Data under study:
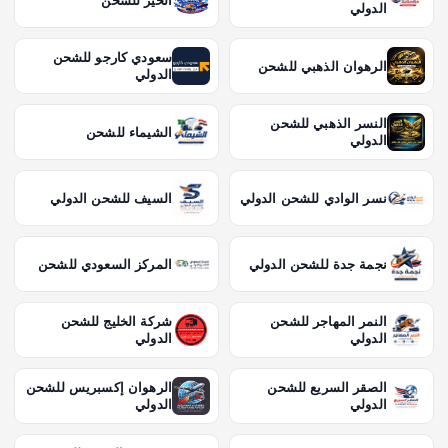
الخير للشحن
الدولي
سعودي كارجو للشحن
الرهوان الذهبي للشحن
الدولي
النسر الذهبي للشحن
الشيماء للشحن
الدولي
نسر الوادي للشحن الدولي
السيف للشحن الدولي
نجمة جدة للشحن الدولي
المركز السعودي للشحن
النمر المهاجر للشحن
شركة الخليج للشحن
الدولي
الدولي
الصقر السريع للشحن
الرهوان إكسبريس للشحن
الدولي
الدولي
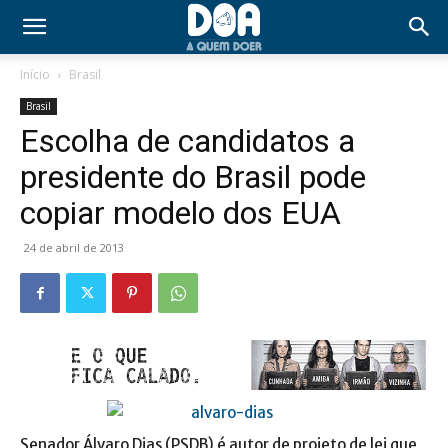
Início
Brasil
Brasil
Escolha de candidatos a
presidente do Brasil pode
copiar modelo dos EUA
24 de abril de 2013
Senador Álvaro Dias (PSDB) é autor de projeto de lei que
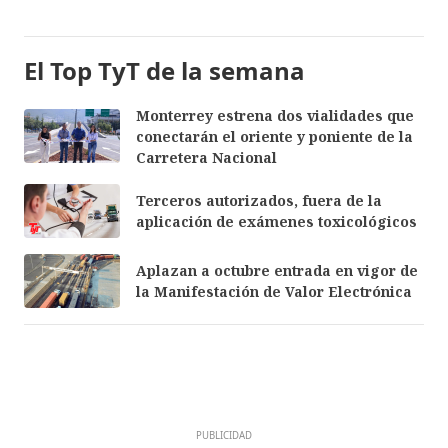
El Top TyT de la semana
Monterrey estrena dos vialidades que
conectarán el oriente y poniente de la
Carretera Nacional
Terceros autorizados, fuera de la
aplicación de exámenes toxicológicos
Aplazan a octubre entrada en vigor de
la Manifestación de Valor Electrónica
PUBLICIDAD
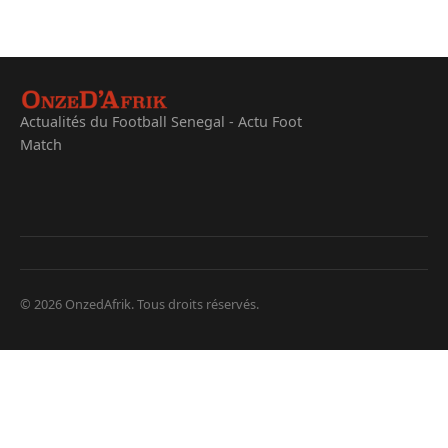
Actualités du Football Senegal - Actu Foot
Match
© 2026 OnzedAfrik. Tous droits réservés.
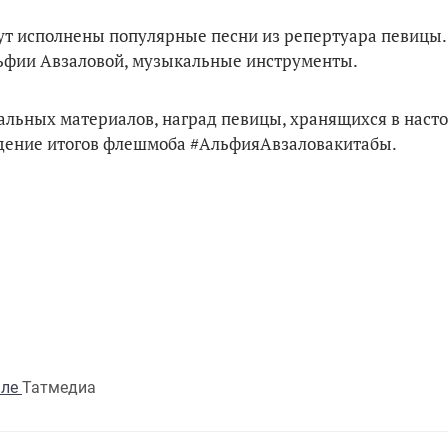
дут исполнены популярные песни из репертуара певицы. 
ьфии Авзаловой, музыкальные инструменты.
льных материалов, наград певицы, хранящихся в наст
едение итогов флешмоба #АльфияАвзаловакитабы.
але
Татмедиа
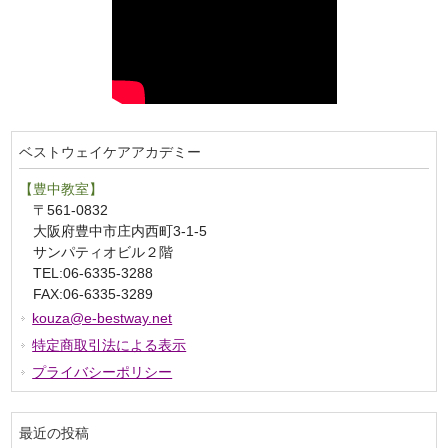
ベストウェイケアアカデミー
【豊中教室】
〒561-0832
大阪府豊中市庄内西町3-1-5
サンパティオビル２階
TEL:06-6335-3288
FAX:06-6335-3289
kouza@e-bestway.net
特定商取引法による表示
プライバシーポリシー
最近の投稿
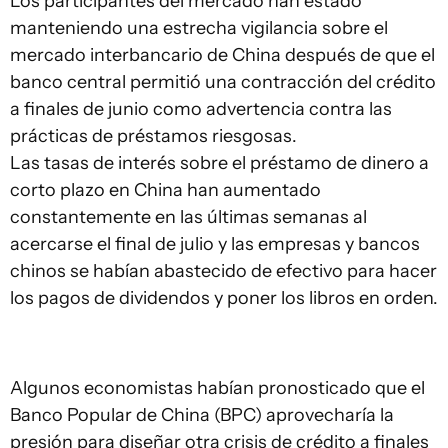
Los participantes del mercado han estado
manteniendo una estrecha vigilancia sobre el
mercado interbancario de China después de que el
banco central permitió una contracción del crédito
a finales de junio como advertencia contra las
prácticas de préstamos riesgosas.
Las tasas de interés sobre el préstamo de dinero a
corto plazo en China han aumentado
constantemente en las últimas semanas al
acercarse el final de julio y las empresas y bancos
chinos se habían abastecido de efectivo para hacer
los pagos de dividendos y poner los libros en orden.
Algunos economistas habían pronosticado que el
Banco Popular de China (BPC) aprovecharía la
presión para diseñar otra crisis de crédito a finales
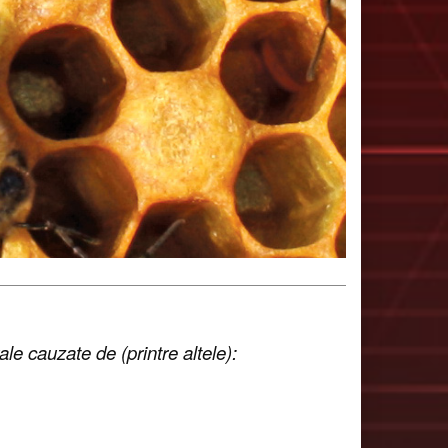
rale cauzate de (printre altele):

Problem description: Copy nothing but the lines from the start of the entries through the line with "copiar modelo dos EUA". Write them out exactly, without pictures.

Your solution:
الخير للشحن
الدولي
سعودي كارجو للشحن
الرهوان الذهبي للشحن
الدولي
النسر الذهبي للشحن
الشيماء للشحن
الدولي
نسر الوادي للشحن الدولي
السيف للشحن الدولي
نجمة جدة للشحن الدولي
المركز السعودي للشحن
النمر المهاجر للشحن
شركة الخليج للشحن
الدولي
الدولي
الصقر السريع للشحن
الرهوان إكسبريس للشحن
الدولي
الدولي
Início
Brasil
Brasil
Escolha de candidatos a
presidente do Brasil pode
copiar modelo dos EUA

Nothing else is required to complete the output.